Da Claudio Borgianni, ideatore di questo progetto, alla mente creatrice delle sequenze coreografiche Mauro Bigonzetti e, last but not least, all’interprete unico di quest’opera, Vincenzo Capezzuto. Così è nato Stabat Mater.
Chiediamo allora a Claudio Borgianni: com’è nata l’idea di questo lavoro? Ci parli della genesi del nuovo allestimento.
Il tema del Pianto della Madonna mi ronzava per la testa da molto tempo. Quando Vincenzo Capezzuto ha lanciato l’idea di affrontare lo Stabat Mater di Antonio Vivaldi non me lo sono fatto ripetere due volte e mi sono messo subito al lavoro. L’idea di mettere “a soqquadro” Vivaldi, attraverso lo Stabat Mater, era davvero troppo allettante.
Un breve spot sulla prima, senza troppo svelare né celare. Cosa deve aspettarsi il pubblico?
Stabat Mater – Vivaldi Project potremmo definirlo come una sorta di “opera” o meglio, forse, come uno spettacolo di Teatro musicale in cui danza, canto, recitazione e musica si mescolano organicamente e con naturalezza. La musica di Vivaldi è davvero straordinaria: è, oggi come ieri, talmente vivida che, anche se la si scompone, la si riscrive, la si riduce in frammenti, la si “ri-suona” elettronicamente, non perde affatto riconoscibilità, né la sua insostituibile teatralità. Questi, in definitiva, sono i mezzi che abbiamo scelto di usare per raccontare questa Madre, in un’ottica indubbiamente più spirituale che religiosa.
Mauro Bigonzetti, un grande nome della coreografia internazionale, firma questo lavoro. Sarebbe improprio voler chiedere a un coreografo il significato di un’opera, perché si rischia di banalizzare il tutto. Ci limitiamo pertanto, in attesa di vedere e di udire, a chiederle cosa l’ha affascinato o incuriosito di questo progetto, per cui ha deciso di curarne le coreografie.
Direi principalmente per tre motivi. Innanzitutto, mi ha catturato questa idea di contaminazione “quasi folle”, dove tutti linguaggi della scena si mescolano con raffinatezza e delicatezza. Poi la musica antica, che è una mia grande passione e che spesso utilizzo per le mie creazioni. Infine, ma sicuramente non meno importante, il rapporto di stima che mi lega a Vincenzo Capezzuto: è un artista giovane, ma è come se lo conoscessi da secoli.
Vincenzo ha lavorato con lei in passato interpretando suoi importanti creazioni. Un talento ambivalente quanto può giovare o suggerire nella messa a punto di un nuovo lavoro?

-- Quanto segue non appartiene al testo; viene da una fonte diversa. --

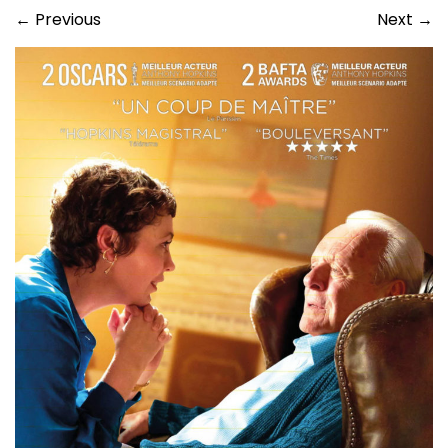
←
Previous
Next
→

Poter lavorare con un artista con talenti diversi, quale è Vincenzo, non ha eguali per un coreografo, perché il lavoro diventa stimolante, si aprono nuovi orizzonti, nuove possibilità creative ed espressive alle volte assolutamente inaspettate.

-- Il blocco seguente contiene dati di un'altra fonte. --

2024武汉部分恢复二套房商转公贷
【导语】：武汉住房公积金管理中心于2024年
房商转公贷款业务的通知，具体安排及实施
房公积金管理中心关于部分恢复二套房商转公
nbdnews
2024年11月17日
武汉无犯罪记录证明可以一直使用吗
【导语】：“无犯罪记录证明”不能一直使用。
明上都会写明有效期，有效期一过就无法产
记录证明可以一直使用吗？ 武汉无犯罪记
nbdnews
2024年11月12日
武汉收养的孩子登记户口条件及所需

Dulcis in fundo, Vincenzo Capezzuto: chi la conosce come danzatore di straordinaria qualità non può che rallegrarsi del suo rientro sulle scene della danza. Cosa l’ha spinto a rimettersi in gioco in tal senso?

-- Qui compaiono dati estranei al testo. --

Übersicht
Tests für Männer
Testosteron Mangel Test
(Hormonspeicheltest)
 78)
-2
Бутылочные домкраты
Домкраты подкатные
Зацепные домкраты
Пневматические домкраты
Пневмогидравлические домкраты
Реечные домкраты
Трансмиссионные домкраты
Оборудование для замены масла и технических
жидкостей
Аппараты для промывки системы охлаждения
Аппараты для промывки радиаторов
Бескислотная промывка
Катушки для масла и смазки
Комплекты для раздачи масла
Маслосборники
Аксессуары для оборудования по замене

Il mio percorso artistico come danzatore non si è mai completamente concluso e credo che mai si concluderà. Non riesco a immaginarmi cantante senza il mio background di danzatore e viceversa, sono due cose inscindibili, che si alimentano a vicenda. Potrei addirittura dire che la danza è stata un’ottima scuola per il canto, poiché mi ha dato una grande consapevolezza e padronanza del mio corpo, che poi è diventato lo “strumento” del canto. E così, nella realtà, non ho mai smesso di danzare.
Da interprete di un lavoro del genere, quali sono le principali emozioni da trasmettere al pubblico in due “lingue” diverse come la danza e il canto?
Questo è un lavoro in cui si mettono in gioco tutte le emozioni che possono albergare in un essere umano. Come interprete, mi servirò dei due linguaggi (tre a dire il vero, perché dovrò cimentarmi anche in un breve passo recitato… speriamo bene!) al massimo delle mie potenzialità, per accompagnare il pubblico in questo spettacolo, che − sono sicuro − riserverà molte sorprese.
Sei domande e sei risposte per pregustare, a parole, la magica illusione di calarsi nella dimensione dell’arte totale, nella ricerca di una spiritualità per lo più dimenticata, ma viva e ruggente nell’animo di chi fa dell’arte la propria voce interiore.